Judging whether the human center point and object center point match depends on two aspects. One is whether the interaction point plus offset is close to the approximate human/object center point, and the other is that there is a high confidence degree.

! [] (gitee.com/weifagan/My… matching.png)

3.4 Loss and Inference

The final loss is:

! [] (gitee.com/weifagan/My… loss final.png)

In the reasoning stage, the author first uses a 3×3 max-pooing operation on the heatmap of predicted people, objects and interaction points, and then selects top K personal center points, object center points and interaction points according to the corresponding confidence degree, and finally triplets match. For each matched human center point, the final box is:

! [] (gitee.com/weifagan/My… box final.png)

Summary of 4 people

1. What problems does the article solve?

Solve the traditional two-stage HOI detection problem.
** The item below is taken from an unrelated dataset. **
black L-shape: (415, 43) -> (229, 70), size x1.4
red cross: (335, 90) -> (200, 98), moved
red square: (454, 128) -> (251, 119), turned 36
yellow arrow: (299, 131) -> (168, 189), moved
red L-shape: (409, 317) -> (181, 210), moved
2. Explain the ideas in your own words

We propose a parallel single-stage HOI detection network, PPDM. PPDM firstly uses key-point Heatmap prediction network to extract features, and then has two parallel branches, namely point detection branch and point matching branch. In the point detection branch, three points (human center point, object center point and interaction point) are predicted based on corresponding size and local offset. In the point matching branch, the offset from interaction points to human center points and object center points is predicted, TOP K personal center points, object center points and interaction points are selected according to the confidence degree, and triplets are finally matched.

3. Key factors

  • It is difficult to predict points directly, so points are mapped to gaussian kernel heatmap and point detection is converted to heatmap estimation.
  • Traditional HOI detection consists of two sequential stages, candidate detection first and then predictive interaction, while PPDM is a parallel branch. One branch predicts human-object box and its interaction point, while the other predicts the offset of interaction point and human-object center point.
  • Traditional HOI human-object detection is isolated without considering the connection between them, while PPDM estimates human-centerpoint-interaction point-object-center point together. In order to better detect interaction points, the receptive field is added, which contains human-object context information, and the connection between them is taken into account.

4. For my own use

  • By using the key-point Heatmap network, you can convert direct point prediction to heatmap prediction.
  • Parallel branches of PPDM are responsible for different tasks.